Positive or negative, whatever is occupying your thoughts is showing up in the results you are experiencing.

So how do you change your results?

Pay attention to your thoughts. When you catch yourself focusing on what you don’t want / don’t have, stop and intentionally focus on what you do have in that specific life area.

To increase your wealth, every time you catch yourself worrying about bills, focus on the pennies, pounds, dollars or drachmas that you do have (no matter how few.) If you want to get into a relationship, every time you find yourself moping about how you’re not in one, stop and think about the relationships you do have (or have had). The most useful emotion to access when focusing on what you wish to increase is…gratitude.  Use gratitude to increase the flow.

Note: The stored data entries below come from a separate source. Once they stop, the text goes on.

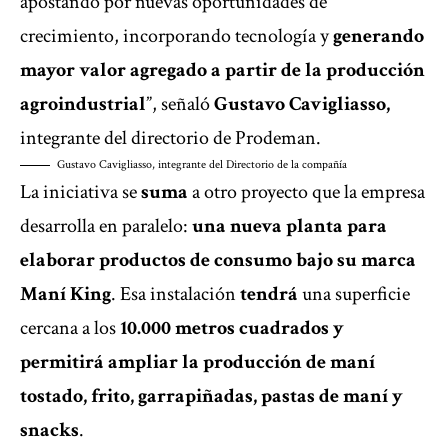
apostando por nuevas oportunidades de
crecimiento, incorporando tecnología y
generando
mayor valor agregado a partir de la producción
agroindustrial
”, señaló
Gustavo Cavigliasso,
integrante del directorio de Prodeman.
Gustavo Cavigliasso, integrante del Directorio de la compañía
La iniciativa se
suma
a otro proyecto que la empresa
desarrolla en paralelo:
una nueva planta para
elaborar productos de consumo bajo su marca
Maní King
. Esa instalación
tendrá
una superficie
cercana a los
10.000 metros cuadrados y
permitirá ampliar la producción de maní
tostado, frito, garrapiñadas, pastas de maní y
snacks
.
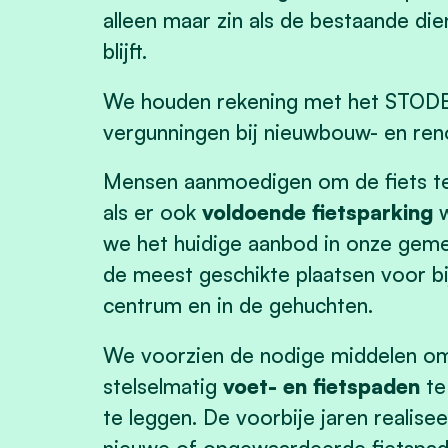
alleen maar zin als de bestaande di
blijft.
We houden rekening met het STODEP
vergunningen bij nieuwbouw- en ren
Mensen aanmoedigen om de fiets te 
als er ook
voldoende fietsparking
w
we het huidige aanbod in onze gem
de meest geschikte plaatsen voor bi
centrum en in de gehuchten.
We voorzien de nodige middelen om
stelselmatig
voet- en fietspaden
te
te leggen. De voorbije jaren realis
nieuwe of opgewaardeerde fietspade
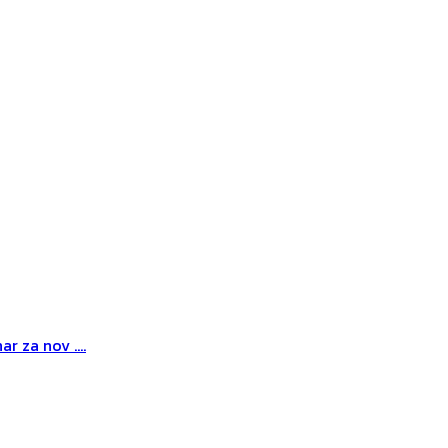
r za nov ....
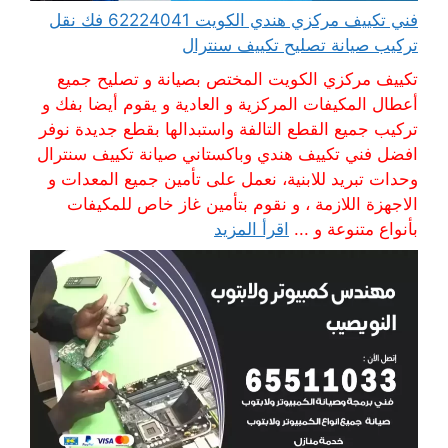
فني تكييف مركزي هندي الكويت 62224041 فك نقل
تركيب صيانة تصليح تكييف سنترال
تكييف مركزي الكويت المختص بصيانة و تصليح جميع
أعطال المكيفات المركزية و العادية و يقوم أيضا بفك و
تركيب جميع القطع التالفة واستبدالها بقطع جديدة نوفر
افضل فني تكييف هندي وباكستاني صيانة تكييف سنترال
وحدات تبريد للابنية، نعمل على تأمين جميع المعدات و
الاجهزة اللازمة ، و نقوم بتأمين غاز خاص للمكيفات
بأنواع متنوعة و ...
اقرأ المزيد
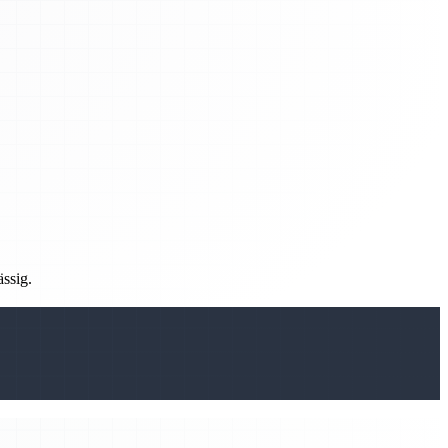
ässig.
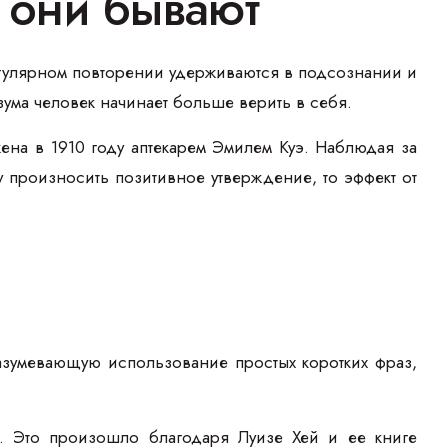
е они бывают
гулярном повторении удерживаются в подсознании и
ума человек начинает больше верить в себя.
ена в 1910 году аптекарем Эмилем Куэ. Наблюдая за
у произносить позитивное утверждение, то эффект от
азумевающую использование простых коротких фраз,
. Это произошло благодаря Луизе Хей и ее книге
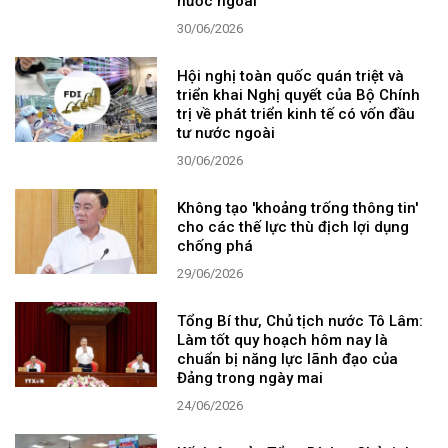
nước ngoài
30/06/2026
Hội nghị toàn quốc quán triệt và
triển khai Nghị quyết của Bộ Chính
trị về phát triển kinh tế có vốn đầu
tư nước ngoài
30/06/2026
Không tạo 'khoảng trống thông tin'
cho các thế lực thù địch lợi dụng
chống phá
29/06/2026
Tổng Bí thư, Chủ tịch nước Tô Lâm:
Làm tốt quy hoạch hôm nay là
chuẩn bị năng lực lãnh đạo của
Đảng trong ngày mai
24/06/2026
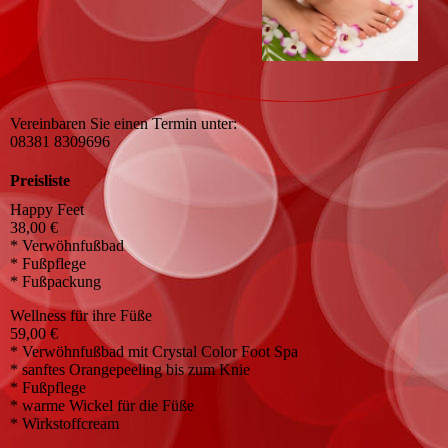
Vereinbaren Sie einen Termin unter:
08381 8309696
Preisliste
Happy Feet
38,00 €
* Verwöhnfußbad
* Fußpflege
* Fußpackung
Wellness für ihre Füße
59,00 €
* Verwöhnfußbad mit Crystal Color Foot Spa
* sanftes Orangepeeling bis zum Knie
* Fußpflege
* warme Wickel für die Füße
* Wirkstoffcream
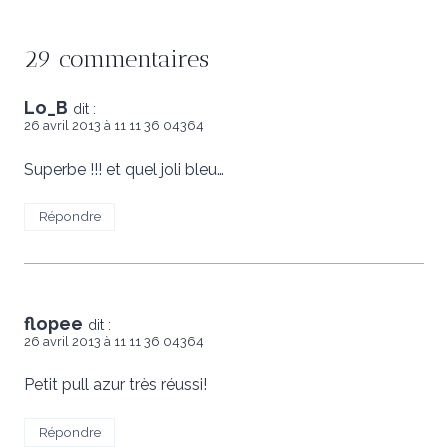
29 commentaires
Lo_B
dit :
26 avril 2013 à 11 11 36 04364
Superbe !!! et quel joli bleu…
Répondre
flopee
dit :
26 avril 2013 à 11 11 36 04364
Petit pull azur très réussi!
Répondre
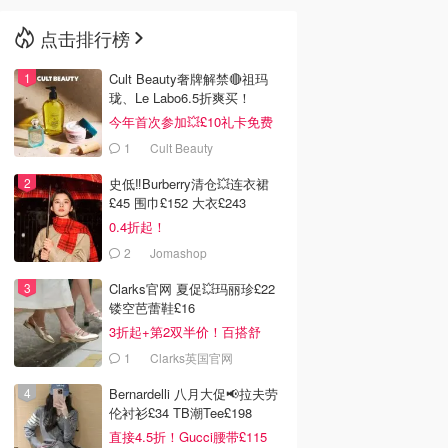
点击排行榜
🇳🇿
新西兰
Cult Beauty奢牌解禁🔴祖玛
珑、Le Labo6.5折爽买！
今年首次参加💥£10礼卡免费
拿
1
Cult Beauty
史低‼️Burberry清仓💥连衣裙
£45 围巾£152 大衣£243
0.4折起！
2
Jomashop
Clarks官网 夏促💥玛丽珍£22
镂空芭蕾鞋£16
3折起+第2双半价！百搭舒
服！
1
Clarks英国官网
Bernardelli 八月大促📢拉夫劳
伦衬衫£34 TB潮Tee£198
直接4.5折！Gucci腰带£115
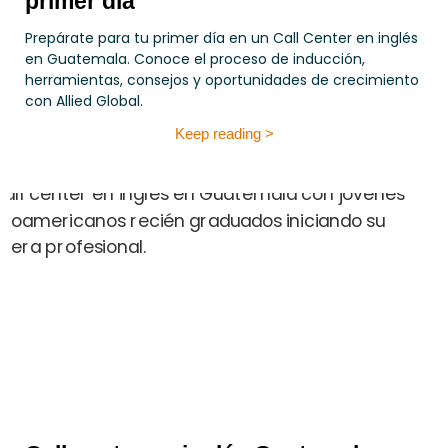
primer día
Prepárate para tu primer día en un Call Center en inglés
en Guatemala. Conoce el proceso de inducción,
herramientas, consejos y oportunidades de crecimiento
con Allied Global.
Keep reading >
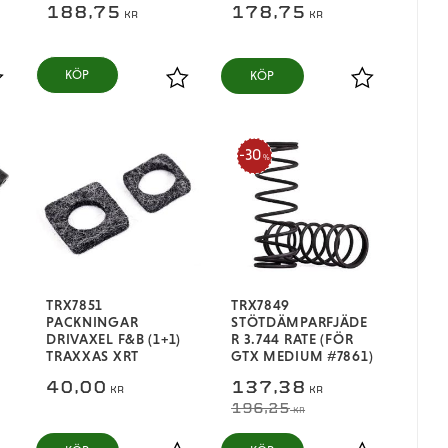
188,75
178,75
KR
KR
KÖP
ägg till i favoriter
Lägg till i favoriter
Lägg till i fa
30
%
TRX7851
TRX7849
PACKNINGAR
STÖTDÄMPARFJÄDE
DRIVAXEL F&B (1+1)
R 3.744 RATE (FÖR
TRAXXAS XRT
GTX MEDIUM #7861)
40,00
137,38
KR
KR
196,25
KR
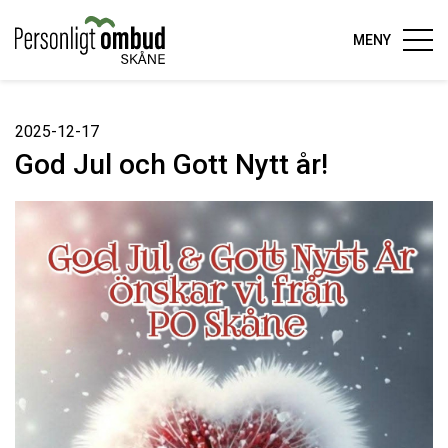
MENY
2025-12-17
God Jul och Gott Nytt år!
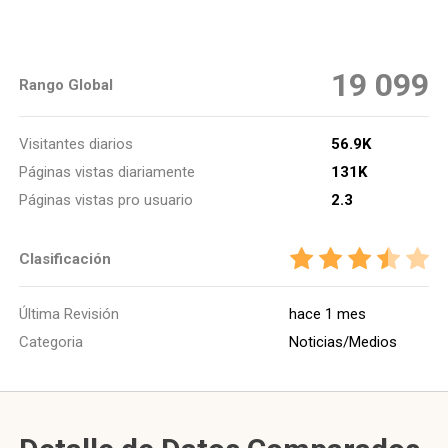
19 099
Rango Global
Visitantes diarios
56.9K
Páginas vistas diariamente
131K
Páginas vistas pro usuario
2.3
Clasificación
Última Revisión
hace 1 mes
Categoria
Noticias/Medios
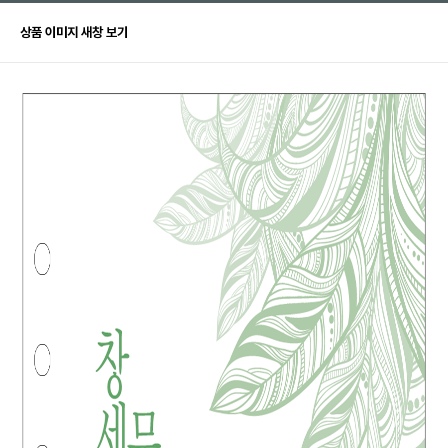
상품 이미지 새창 보기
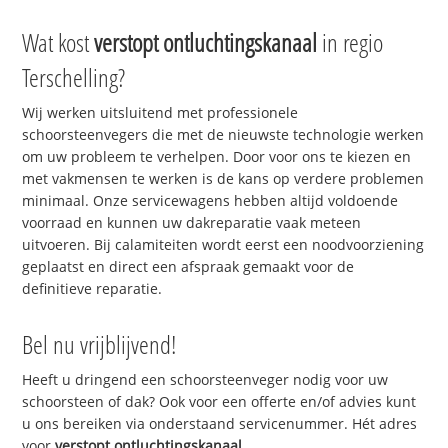
Wat kost
verstopt ontluchtingskanaal
in regio
Terschelling?
Wij werken uitsluitend met professionele
schoorsteenvegers die met de nieuwste technologie werken
om uw probleem te verhelpen. Door voor ons te kiezen en
met vakmensen te werken is de kans op verdere problemen
minimaal. Onze servicewagens hebben altijd voldoende
voorraad en kunnen uw dakreparatie vaak meteen
uitvoeren. Bij calamiteiten wordt eerst een noodvoorziening
geplaatst en direct een afspraak gemaakt voor de
definitieve reparatie.
Bel nu vrijblijvend!
Heeft u dringend een schoorsteenveger nodig voor uw
schoorsteen of dak? Ook voor een offerte en/of advies kunt
u ons bereiken via onderstaand servicenummer. Hét adres
voor
verstopt ontluchtingskanaal
.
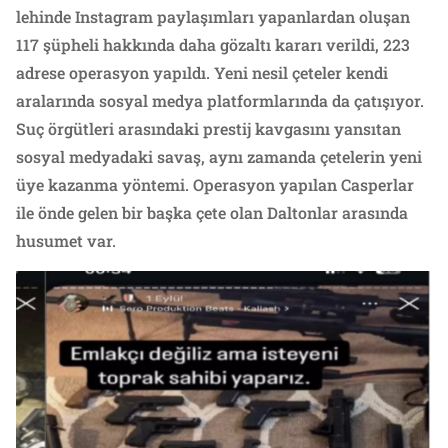
lehinde Instagram paylaşımları yapanlardan oluşan
117 şüpheli hakkında daha gözaltı kararı verildi, 223
adrese operasyon yapıldı. Yeni nesil çeteler kendi
aralarında sosyal medya platformlarında da çatışıyor.
Suç örgütleri arasındaki prestij kavgasını yansıtan
sosyal medyadaki savaş, aynı zamanda çetelerin yeni
üye kazanma yöntemi. Operasyon yapılan Casperlar
ile önde gelen bir başka çete olan Daltonlar arasında
husumet var.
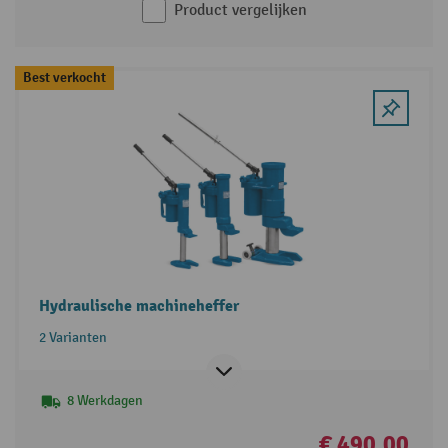
Product vergelijken
Best verkocht
Hydraulische machineheffer
2 Varianten
8 Werkdagen
€ 490,00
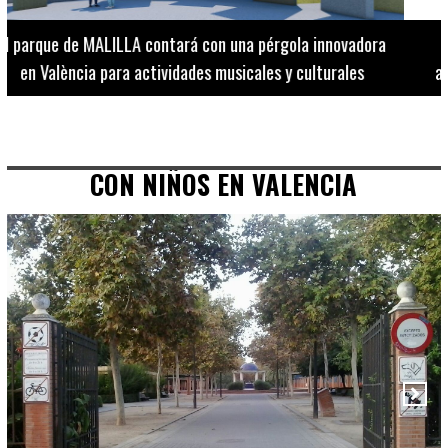
El Museo de Bellas Artes ofrece visitas guiadas para
adultos los martes, miércoles y jueves hasta final de julio
CON NIÑOS EN VALENCIA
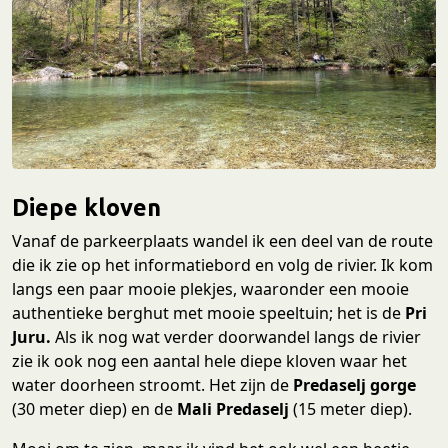
Diepe kloven
Vanaf de parkeerplaats wandel ik een deel van de route
die ik zie op het informatiebord en volg de rivier. Ik kom
langs een paar mooie plekjes, waaronder een mooie
authentieke berghut met mooie speeltuin; het is de
Pri
Juru.
Als ik nog wat verder doorwandel langs de rivier
zie ik ook nog een aantal hele diepe kloven waar het
water doorheen stroomt. Het zijn de
Predaselj gorge
(30 meter diep) en de
Mali Predaselj
(15 meter diep).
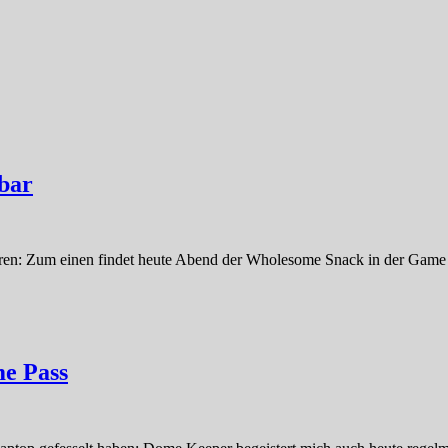
bar
ieren: Zum einen findet heute Abend der Wholesome Snack in der Game A
e Pass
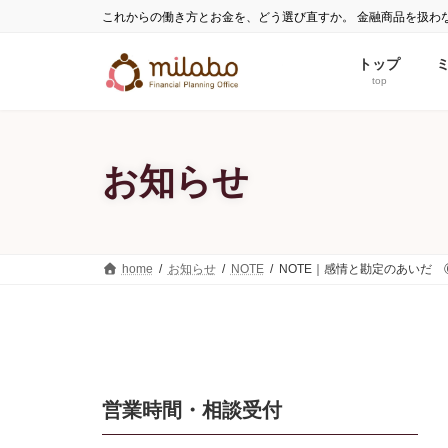
コ
ナ
これからの働き方とお金を、どう選び直すか。 金融商品を扱わ
ン
ビ
テ
ゲ
トップ
ン
ー
top
ツ
シ
へ
ョ
ス
ン
お知らせ
キ
に
ッ
移
プ
動
home
お知らせ
NOTE
NOTE｜感情と勘定のあいだ
営業時間・相談受付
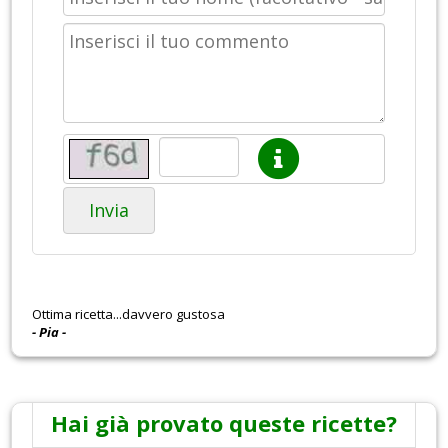
Invia
Ottima ricetta...davvero gustosa
- Pia -
Hai già provato queste ricette?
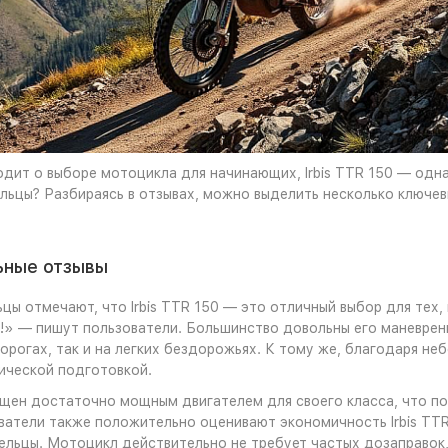
одит о выборе мотоцикла для начинающих, Irbis TTR 150 — одна
льцы? Разбираясь в отзывах, можно выделить несколько ключе
ные отзывы
цы отмечают, что Irbis TTR 150 — это отличный выбор для тех,
!» — пишут пользователи. Большинство довольны его маневрен
дорогах, так и на легких бездорожьях. К тому же, благодаря н
ической подготовкой.
ен достаточно мощным двигателем для своего класса, что позв
ватели также положительно оценивают экономичность Irbis TTR
льцы. Мотоцикл действительно не требует частых дозаправок,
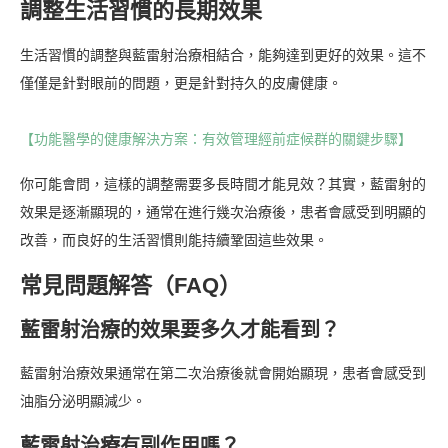
調整生活習慣的長期效果
生活習慣的調整與藍雷射治療相結合，能夠達到更好的效果。這不
僅僅是針對眼前的問題，更是針對持久的皮膚健康。
【功能醫學的健康解決方案：有效管理經前症候群的關鍵步驟】
你可能會問，這樣的調整需要多長時間才能見效？其實，藍雷射的
效果是逐漸顯現的，通常在進行幾次治療後，患者會感受到明顯的
改善，而良好的生活習慣則能持續鞏固這些效果。
常見問題解答（FAQ）
藍雷射治療的效果要多久才能看到？
藍雷射治療效果通常在第二次治療後就會開始顯現，患者會感受到
油脂分泌明顯減少。
藍雷射治療有副作用嗎？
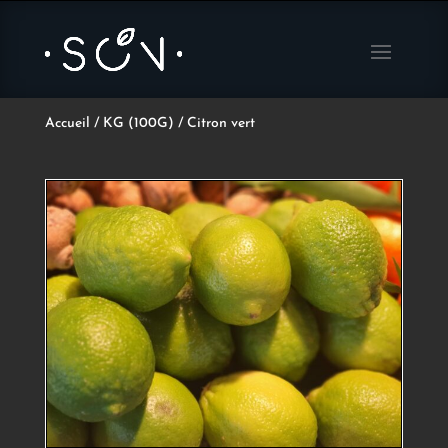
Accueil
/
KG (100G)
/ Citron vert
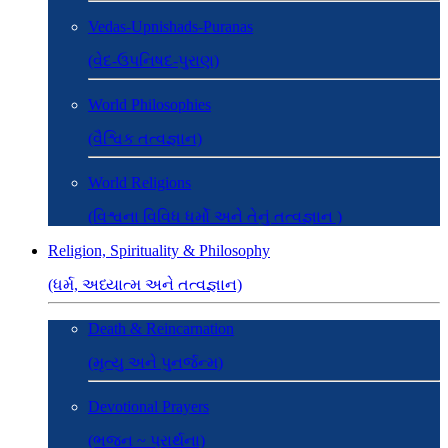
Vedas-Upnishads-Puranas
(વેદ-ઉપનિષદ-પુરાણ)
World Philosophies
(વૈશ્વિક તત્વજ્ઞાન)
World Religions
(વિશ્વના વિવિધ ધર્મો અને તેનું તત્વજ્ઞાન )
Religion, Spirituality & Philosophy
(ધર્મ, અધ્યાત્મ અને તત્વજ્ઞાન)
Death & Reincarnation
(મૃત્યુ અને પુનર્જન્મ)
Devotional Prayers
(ભજન ~ પ્રાર્થના)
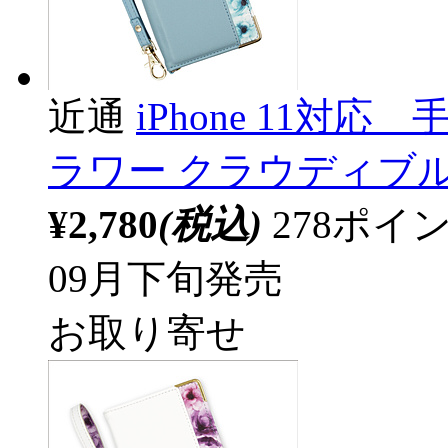
近通
iPhone 11対
ラワー クラウディブルー B
¥2,780
(税込)
278ポ
09月下旬発売
お取り寄せ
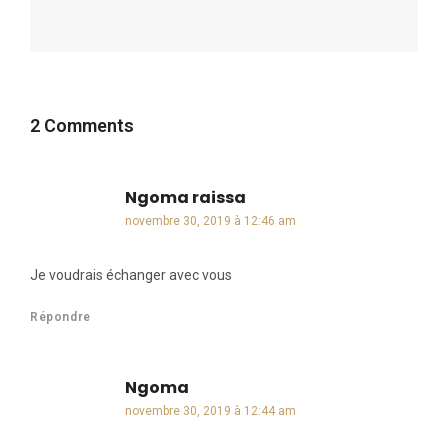
2 Comments
Ngoma raissa
dit :
novembre 30, 2019 à 12:46 am
Je voudrais échanger avec vous
Répondre
Ngoma
dit :
novembre 30, 2019 à 12:44 am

Focus is a mental skill and learning to harness it is akin to acquiring a new skill.  

Let’s consider your children first.  When young athletes are lacking focus, parents/coaches often say things like:  “Get your head in the game!” or “You need to focus out there.”

These statements are frustrating to everyone involved and are not particularly useful when we consider that focus is actually a skill that needs to be developed.  When was the last time you were able to master something without first having a step by step process?

Inattention is part of the maturation process.  Our children’s minds (like their heads) are always on a swivel – curious and inquisitive.  These are wonderful attributes we want our children to have – don’t we?  This level of curiosity and wonder is how our species evolved and survived over generations.

If you are looking for a higher degree of focus on the field, then you will need to engage in strategies that actually teach them how to focus.

Let’s stop thinking that our kids are simply lazy or unmotivated.

How can you help develop the skill of focus?

Start by being more specific and tactical – tell them what to focus on – specifically.

The emotional part of
our brains literally needs to be led.  If left to it’s own devices, it will run amok like a 2 year old child.

When you are
looking for greater attention, invite your athletes to consider:

What their body needs to do to perform at peak levels.  

What their teammates are doing and communicating.

The present moment

Instead of shouting at them to get their head back in the game, try something like this:

 “Sam, think about your body right now – what are you feeling? Any aches or pains? How’s your energy? What do you see on the field out there? What do you hear?”







By spending a bit of time re-directing attention with specific questions, we are able to strategically nurture the mental skill of greater focus.

Now imagine….

How this information could benefit an employee.  What if instead of assuming they were lazy, we took responsibility for helping them develop this critical life skill with specific focused questions?